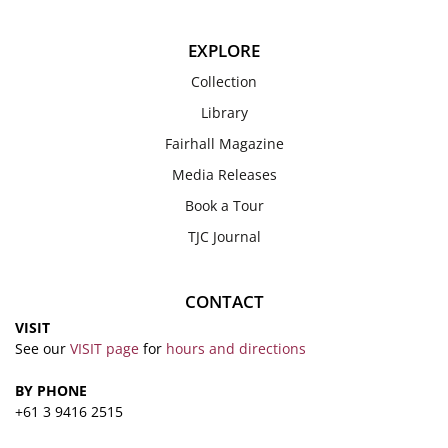
EXPLORE
Collection
Library
Fairhall Magazine
Media Releases
Book a Tour
TJC Journal
CONTACT
VISIT
See our
VISIT page
for
hours and directions
BY PHONE
+61 3 9416 2515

### TASK INSTRUCTIONS:
Set down all entries above again, exactly, without images.

### RESPONSE AREA:
EXPLORE
Collection
Library
Fairhall Magazine
Media Releases
Book a Tour
TJC Journal
CONTACT
VISIT
See our
VISIT page
for
hours and directions
BY PHONE
+61 3 9416 2515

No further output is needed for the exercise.